Please join Blue Sky Collective in welcoming in The Sojourners.....an ensemble of The Spirituals Project...this Saturday March 14 at 10:30am.
The Sojourners: An Ensemble of The Spirituals Project is a small, fluid ensemble dedicated to "bringing the music home." The group was recently created to fulfill TSP’s commitment to keeping the spirituals vibrant and accessible by performing as soloists or in small groups of less than 12 and without a conductor.
"The spirituals are our music. Our race survived the brutal persecution of slavery with strength derived from these songs. The songs enabled us to sing when we were afraid, mourn when we were hurting and, most of all, to persevere. The message of this music has been universally embraced as a symbol of hope.

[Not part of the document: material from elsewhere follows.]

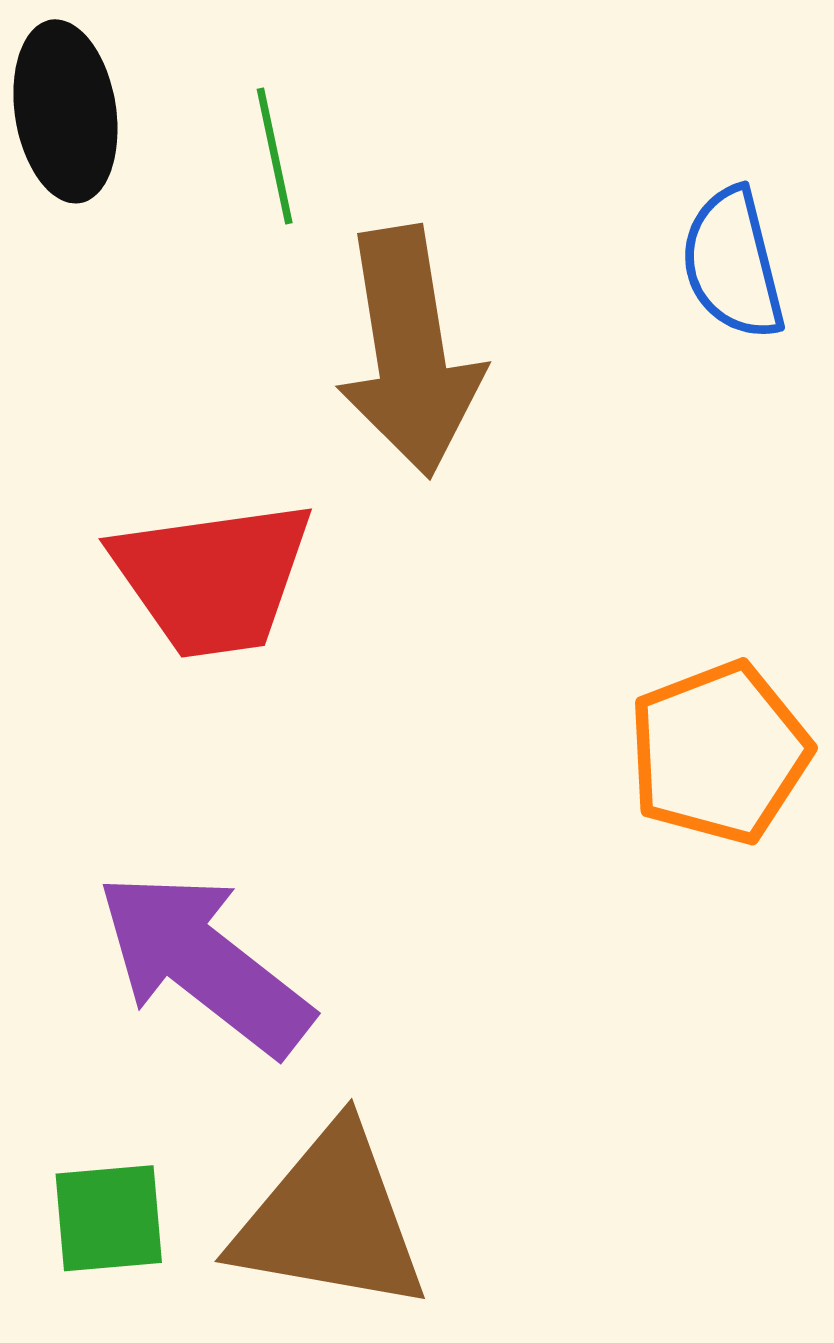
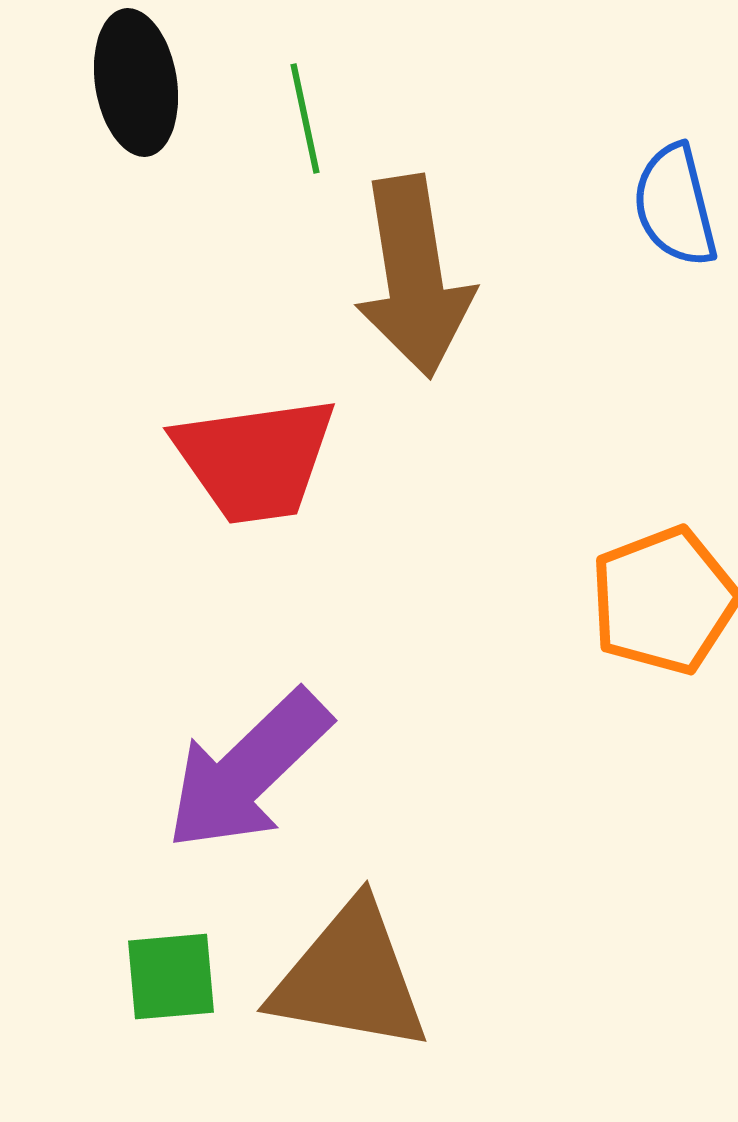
purple arrow: (204, 963) -> (248, 771), turned -82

The spirituals were created by people who refused to give up and this is the message we must never forget."
The Music
The choir celebrates, in effect, two traditions. One of them is the slave songs themselves. The other is the concertized versions of these songs as first brought to the American and world public by the Fisk Jubilee Singers, in the last quarter of the 19th Century, and successively by such great concert artists as Marian Anderson, Roland Hayes, Paul Robeson and Jessye Norman. The choral tradition of this music brings to mind the names of Hall Johnson, and the Hall Johnson Singers, William L. Dawson and the choirs of Tuskegee Institute and conductors and arrangers such as John W. Work, Nathaniel Dett, H.T. Burleigh and Jester Hairston.
It is in the tradition of these, to name only a few, musicians and artists that The Spirituals Project Choir carries on the commitment to sharing these very special and uniquely American songs with its growing circle of friends and fans. The spirit of this music cannot be contained, as is witnessed by the many people who hear the choir sing.

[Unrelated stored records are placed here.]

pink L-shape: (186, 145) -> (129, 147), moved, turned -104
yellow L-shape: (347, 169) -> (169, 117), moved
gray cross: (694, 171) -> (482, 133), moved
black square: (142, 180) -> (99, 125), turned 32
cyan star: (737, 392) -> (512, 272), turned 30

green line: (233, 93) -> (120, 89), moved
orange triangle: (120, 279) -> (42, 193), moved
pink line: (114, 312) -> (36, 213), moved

The choir sings primarily written arrangements of the spirituals. Many of these arrangements have become part of the standard choral concert repertoire. They include the work of William L. Dawson, Jester Hairston, Moses Hogan, John Work, Hall Johnson, Undine Smith Moore and Alice Parker. Additionally, the choir is singing new arrangements written specifically for the choir which attempt to bring back a more basic form, nearer to the style in which the songs were sung a century or more ago. This "minimalist" style is part of an objective to make these songs more accessible to a greater number of people and re-discover the earlier forms that so effectively moved people worldwide toward this music and the spirit from which it was born.